State park in Florida, United States

Perdido Key State Park is a 302.9 acre Florida State Park located on a barrier island 15 mi southwest of Pensacola, off S.R. 292, in northwestern Florida. The park's address is 12301 Gulf Beach Highway.

== Perdido Key State Park ==

Barrier islands protect the Florida mainland from the harsh effects of storms and provide habitats for shorebirds and other coastal animals. The wide, white, sandy beaches and the rolling sand dunes covered with sea oats make this a pristine oasis along the rapidly developing panhandle. The beach, which provides excellent opportunities for swimming and sunbathing, is the focal point for public use of the park. Surf fishing is another popular activity. Boardwalks from the parking lot allow visitors to access the beach without causing damage to the fragile dunes and beach vegetation. Covered picnic tables overlooking are provided for group outings.

===Wildlife===
Several endangered species inhabit, nest on or use this park. Most notable of these is the Perdido Key beach mouse.

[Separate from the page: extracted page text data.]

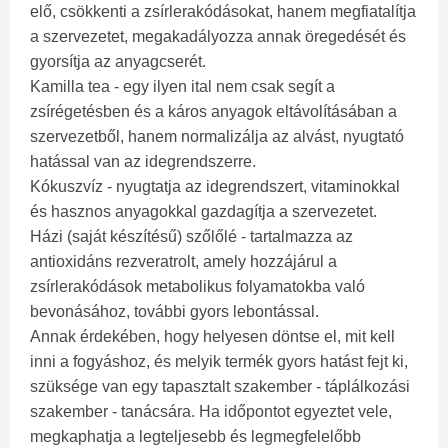
elő, csökkenti a zsírlerakódásokat, hanem megfiatalítja
a szervezetet, megakadályozza annak öregedését és
gyorsítja az anyagcserét.
Kamilla tea - egy ilyen ital nem csak segít a
zsírégetésben és a káros anyagok eltávolításában a
szervezetből, hanem normalizálja az alvást, nyugtató
hatással van az idegrendszerre.
Kókuszvíz - nyugtatja az idegrendszert, vitaminokkal
és hasznos anyagokkal gazdagítja a szervezetet.
Házi (saját készítésű) szőlőlé - tartalmazza az
antioxidáns rezveratrolt, amely hozzájárul a
zsírlerakódások metabolikus folyamatokba való
bevonásához, további gyors lebontással.
Annak érdekében, hogy helyesen döntse el, mit kell
inni a fogyáshoz, és melyik termék gyors hatást fejt ki,
szüksége van egy tapasztalt szakember - táplálkozási
szakember - tanácsára. Ha időpontot egyeztet vele,
megkaphatja a legteljesebb és legmegfelelőbb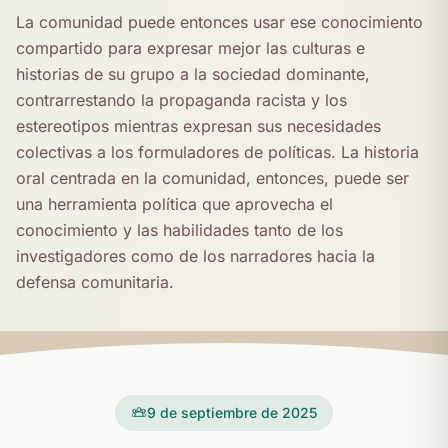
La comunidad puede entonces usar ese conocimiento
compartido para expresar mejor las culturas e
historias de su grupo a la sociedad dominante,
contrarrestando la propaganda racista y los
estereotipos mientras expresan sus necesidades
colectivas a los formuladores de políticas. La historia
oral centrada en la comunidad, entonces, puede ser
una herramienta política que aprovecha el
conocimiento y las habilidades tanto de los
investigadores como de los narradores hacia la
defensa comunitaria.
9 de septiembre de 2025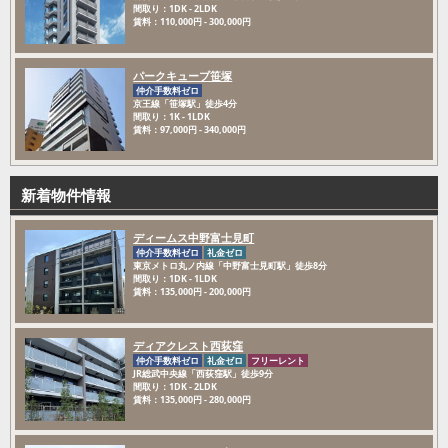
間取り：1DK - 2LDK
賃料：110,000円 - 300,000円
パークキューブ笹塚
仲介手数料ゼロ
京王線「笹塚駅」徒歩4分
間取り：1K - 1LDK
賃料：97,000円 - 340,000円
新着物件情報
ディームス中野富士見町
仲介手数料ゼロ
礼金ゼロ
東京メトロ丸ノ内線「中野富士見町駅」徒歩8分
間取り：1DK - 1LDK
賃料：135,000円 - 200,000円
ディアクレスト西荻窪
仲介手数料ゼロ
礼金ゼロ
フリーレント
JR総武中央線「西荻窪駅」徒歩9分
間取り：1DK - 2LDK
賃料：135,000円 - 280,000円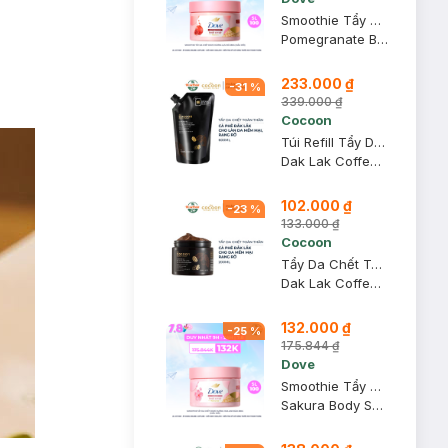
Smoothie Tẩy Da Chết Dove Hương Lựu Đỏ 280g (Mẫu Mới)
Pomegranate Body Scrub
233.000 ₫
-
31
%
339.000 ₫
Cocoon
Túi Refill Tẩy Da Chết Toàn Thân Cocoon Sạch Da 600ml
Dak Lak Coffee Body Polish
102.000 ₫
-
23
%
133.000 ₫
Cocoon
Tẩy Da Chết Toàn Thân Cocoon Cà Phê Đắk Lắk 200ml
Dak Lak Coffee Body Polish
132.000 ₫
-
25
%
175.844 ₫
Dove
Smoothie Tẩy Da Chết Dove Hương Hoa Anh Đào 280g (Mẫu Mới)
Sakura Body Scrub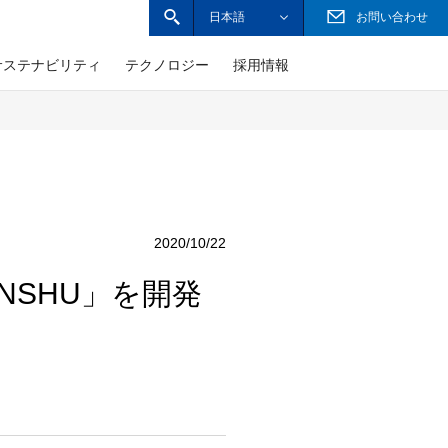
日本語
お問い合わせ
サイト内検索ボックスを開きます
サステナビリティ
テクノロジー
採用情報
TOPPAN Sustainability Now
障がい者採用情報
財務・業績
技術の展開
PEOPLE
主なグループ企業
Governance ガバナンス
技術者インタビュー
サステナビリティ
サステナビリティレポート
免責事項
2020/10/22
NSHU」を開発
沿革
取締役・監査役・執行役員一覧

This mouse is one of the North America's rarest mammals and only currently exists in two places on earth, both of which are located on Perdido Key. The Johnson Beach Unit of Gulf Islands National Seashore is the other location. The mouse was reintroduced to the park in February 2000 after several years of being absent from the park. Originally, three pairs of juvenile mice were translocated from Johnson Beach, followed by an additional 16 pairs of juvenile mice the following year. The population of this mouse can vary greatly depending on the time of year and recent weather conditions, as well as the presence of house cats.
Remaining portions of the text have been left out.